Mais à distance de quoi ? Telle est la question que pose Larroche, architecte et sténographe, associé au metteur un scène Thierry Roisin. Pour mettre les spectateurs en condition, il leur est demandé de regagner la salle via un parcours sinueux le long de rideaux noirs. Puis ils s’asseyent, face à la scène habitée par une foule d’objets des lampes, une armoire et des tabourets, sur lesquels sont posées des assiettes.

Arrive un homme vêtu à la manière Grand Siècle, qui souffle dans une longue corne.
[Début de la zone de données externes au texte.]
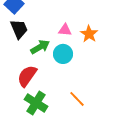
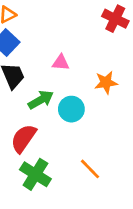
pink triangle: (65, 30) -> (61, 63), moved
orange star: (89, 34) -> (106, 82), turned 30

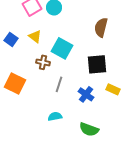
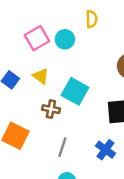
gray line: (59, 84) -> (62, 147), moved

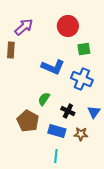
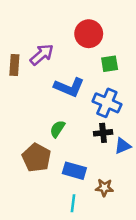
purple arrow: (24, 27) -> (42, 55), moved
black cross: (68, 111) -> (103, 133), moved, turned -32
blue triangle: (94, 112) -> (123, 146), turned 32
brown star: (81, 134) -> (104, 188), moved

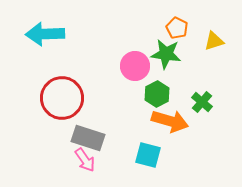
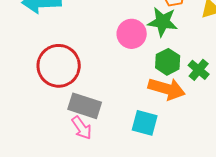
green hexagon: (157, 94) -> (168, 62), moved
C’est l’aide du magicien, Jean-Pierre Larroche, tapi dans le noir, et bientôt occupé à toutes sortes de manipulations dont vous ne vous rendez pas toujours compte. Parce que vous, sur vos gradins, vous voyez un tabouret dont un des pieds se met à chanceler, jusqu’au moment où l’assiette posée sur son assise tombe. Sans se casser. Et voilà le tabouret qui plie ses pattes, cherche à récupérer l’assiette, puis reste là, à la regarder, car ce tabouret a l’air tout à fait animé. Évidemment, c’est vous qui le voyez comme cela, parce que Jean-Pierre Larroche, qui manipulait des fils invisibles a réussi à vous faire entrer dans son imagination.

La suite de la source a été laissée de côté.